Since one grey hair usually means more to come, continuing to pluck them might not leave you much to work with either. If the silver’s spreading up top, stop plucking and read our guide to going grey gracefully instead.
The More You Cut Your Hair, The Faster It Grows
As above, your hair’s not a hedge. So as much you might like your twice-weekly visits to the barber to start yielding thick, bushy locks, you’re barking up the wrong tree.
“Hair is simply a protein fibre,” says Sallis. “Although the bulb that produces the fibre is alive, hair itself is not classed as living or dead (as to be dead it would’ve needed to be alive in the first place!) and so cannot be stimulated by anything, including cutting.”

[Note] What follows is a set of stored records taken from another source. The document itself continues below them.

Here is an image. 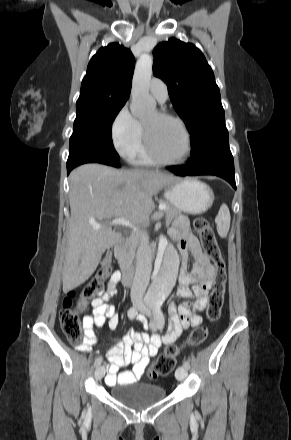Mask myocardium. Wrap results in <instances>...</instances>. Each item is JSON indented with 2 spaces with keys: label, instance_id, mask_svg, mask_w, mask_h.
<instances>
[{
  "label": "myocardium",
  "instance_id": "obj_1",
  "mask_svg": "<svg viewBox=\"0 0 291 440\" xmlns=\"http://www.w3.org/2000/svg\"><path fill=\"white\" fill-rule=\"evenodd\" d=\"M156 112L160 117L173 120L181 127V129L185 135V138H186L187 148H186V153L181 160L167 161V160L163 159L160 156V154L157 152L155 147L153 146L149 132H148L146 126L142 123L144 144H145V147H146V150H147L149 156L156 163L164 165V166H179V165L184 164L189 159V157L191 156V153H192V137H191V133H190L188 127L186 126L185 122L177 115L169 113L165 110H157Z\"/></svg>",
  "mask_w": 291,
  "mask_h": 440
}]
</instances>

The rate your hair grows at is mostly determined by your genes, so while quitting smoking, eating a protein-rich diet and avoiding stress can help, this one’s mostly down to what your parents gave you.
A Sudsy Wash Is A Better Wash
Blame the men on Madison Avenue, but there’s nothing intrinsically cleansing about a sudsy wash – we’re simply trained to think of shampoos that lather well as being particularly effective.

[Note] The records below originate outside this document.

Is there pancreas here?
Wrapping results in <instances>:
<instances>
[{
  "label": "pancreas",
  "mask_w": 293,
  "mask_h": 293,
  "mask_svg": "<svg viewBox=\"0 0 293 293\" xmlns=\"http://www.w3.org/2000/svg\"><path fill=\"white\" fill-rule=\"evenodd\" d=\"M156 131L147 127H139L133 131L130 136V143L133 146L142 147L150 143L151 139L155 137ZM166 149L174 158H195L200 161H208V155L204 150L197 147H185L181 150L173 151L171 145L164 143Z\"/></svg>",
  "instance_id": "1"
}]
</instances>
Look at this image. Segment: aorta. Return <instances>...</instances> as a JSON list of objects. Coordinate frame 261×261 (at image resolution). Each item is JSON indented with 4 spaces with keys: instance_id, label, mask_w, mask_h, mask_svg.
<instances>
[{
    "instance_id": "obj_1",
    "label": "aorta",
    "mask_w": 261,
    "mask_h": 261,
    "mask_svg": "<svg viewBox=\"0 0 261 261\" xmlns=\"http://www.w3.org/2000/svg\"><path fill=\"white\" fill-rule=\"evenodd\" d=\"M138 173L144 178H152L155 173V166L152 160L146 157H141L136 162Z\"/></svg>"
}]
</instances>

The truth is a shampoo doesn’t need to foam a lot to get the job done. If anything, a shampoo that’s packed full of sulfates (the chemicals that help them foam) could wreak havoc on your scalp if used too frequently, irritating it and drying it out.
If you like a lather, but don’t want the potential harmful side effects of sulfates, try a sulfate-free shampoo with glycerine, like Simple Kind to Hair Gentle Care Shampoo (£2.99, Boots.com).
Dandruff Is Just Dry Scalp
Think snowy shoulders are caused by a thirsty scalp? Think again. According to Sallis, dandruff is often mistaken for dry scalp because the symptoms of the two conditions are similar – but they’re not the same.
“Scientists believe dandruff is caused by a yeast imbalance in the skin,” says Sallis. “We all have yeasts on our scalp, but one in particular – known as Malassezia furfur – can, when it proliferates, cause an imbalance in the scalp which in turn triggers an inflammatory response in the skin. This causes the topmost layer of the skin to cleave off erratically, leading to the white flakes you see on your hair and clothes.”
Dandruff won’t be eased by drinking more water and cod liver oil capsules, so try a medicated shampoo like Nizoral (£6.05, Amazon.co.uk) to fend off the flakes instead.
Hair Needs To Be Shampooed Daily To Keep It Clean
In a world almost comically obsessed with cleanliness, you’d be forgiven for thinking your mop needs daily cleansing. But just like that industrial-sized bottle of hand sanitiser your hypochondriac colleague carries around with him, it could be doing more harm than good.
“Everybody’s hair generates sebum (oils) at different rates,” says Adam Brady of London barbershop Ruffians. “You should wash your hair when you feel it’s beginning to get oily – for some people that could be daily, for others it could be up to a week.”
You Can ‘Train’ Your Hair
Unlike your muscles, the way your hair grows can’t be honed. No matter how much you comb, blow dry or style your hair, using brute force (and a Boots-worth of styling products) won’t permanently change your hair type or shape.
“When you sleep with damp hair, then wake up and discover it’s been moulded into a weird shape, that hasn’t changed your hair growth – it’s simply altered the form of the hair’s shaft, not the direction the hair grows through the follicle,” says Brady.
Hair styling products and tools can offer a temporary fix, helping to mould your hair into a shape you like, but because these can’t influence how your hair grows at root level, their effects generally won’t last beyond a wash.
Your Mum Made You Go Bald
She might stress you out, but your bald pate is one problem you can’t pin on mother dearest.
Contrary to popular belief, male pattern baldness isn’t an X chromosome-linked trait. Rather it’s believed to be caused by multiple genes inherited from both parents.
If you are balding, don’t blame your mum, learn how to deal with it instead.